■ PROBLEM:
The result should be the line with "daily petitions are offered as a guide" followed by every remaining line of the entries, each reproduced exactly, with nothing else.

[Dataset entries]

——————————

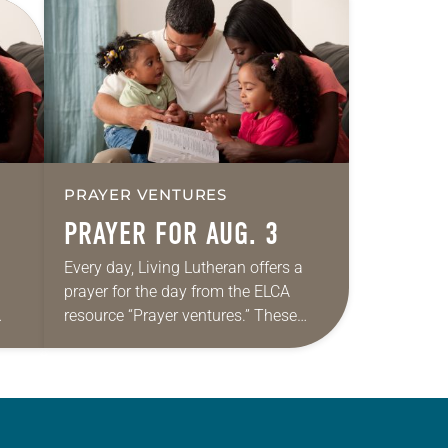
PRAYER VENTURES
PRAYER FOR AUG. 3
Every day, Living Lutheran offers a
prayer for the day from the ELCA
resource “Prayer ventures.” These
ide
daily petitions are offered as a guide
r
for your own prayer life as together
we…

——————————

■ RESPONSE BELOW:
daily petitions are offered as a guide
r
for your own prayer life as together
we…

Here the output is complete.